Institute of Informatics and Communication
- Type: Public
- Established: 1997
- Affiliations: University of Delhi
- Head of Department: Dr Sanjeev Singh
- Location: New Delhi, Delhi, India
- Campus: South Campus;
- Nickname: IIC
- Website: www.iic.du.ac.in

= Institute of Informatics and Communication =

University of Delhi South Campus

Institute of Informatics and Communication (IIC) is a constituent institute of the University of Delhi, in New Delhi, India. The institute offers degree in Masters of Science (Informatics). The institute was established in 1997 and has an intake of 78 students. The institute provides studies in the field of informatics, which is essentially a blend of three domains: networking, telecommunication and software, on three major platforms: Windows, Linux and Macintosh.

== Notable alumni ==

- Prashant Pillai, Professor of Cyber Security and Associate Dean for Research and Knowledge Enterprise at University of Wolverhampton

==Events at IIC==
- Techspur is an annual one-day technical seminar at IIC organised primarily aiming at strengthening the industry-academic relationship.

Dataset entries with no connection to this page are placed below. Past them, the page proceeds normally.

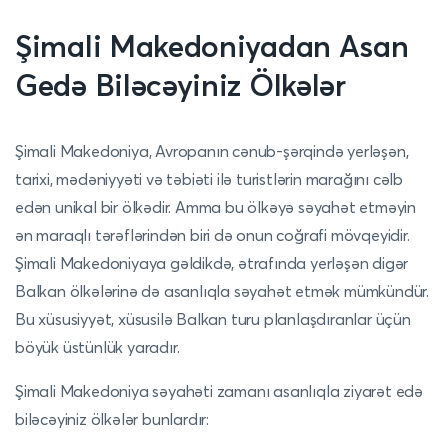
Şimali Makedoniyadan Asan
Gedə Biləcəyiniz Ölkələr
Şimali Makedoniya, Avropanın cənub-şərqində yerləşən,
tarixi, mədəniyyəti və təbiəti ilə turistlərin marağını cəlb
edən unikal bir ölkədir. Amma bu ölkəyə səyahət etməyin
ən maraqlı tərəflərindən biri də onun coğrafi mövqeyidir.
Şimali Makedoniyaya gəldikdə, ətrafında yerləşən digər
Balkan ölkələrinə də asanlıqla səyahət etmək mümkündür.
Bu xüsusiyyət, xüsusilə Balkan turu planlaşdıranlar üçün
böyük üstünlük yaradır.
Şimali Makedoniya səyahəti zamanı asanlıqla ziyarət edə
biləcəyiniz ölkələr bunlardır:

It comprises talks by eminent personalities from the field of communication and information technology.
- REMINISCENCE:The alumni meet of IIC.
- Envisage is a national level technical festival organised annually to promote open source technical excellence. The event provides platform for students to participate from across the country. The principal aim of the fest is to facilitate the growth and exchange of knowledge and imagination among the participants of diverse educational backgrounds hailing from all over India.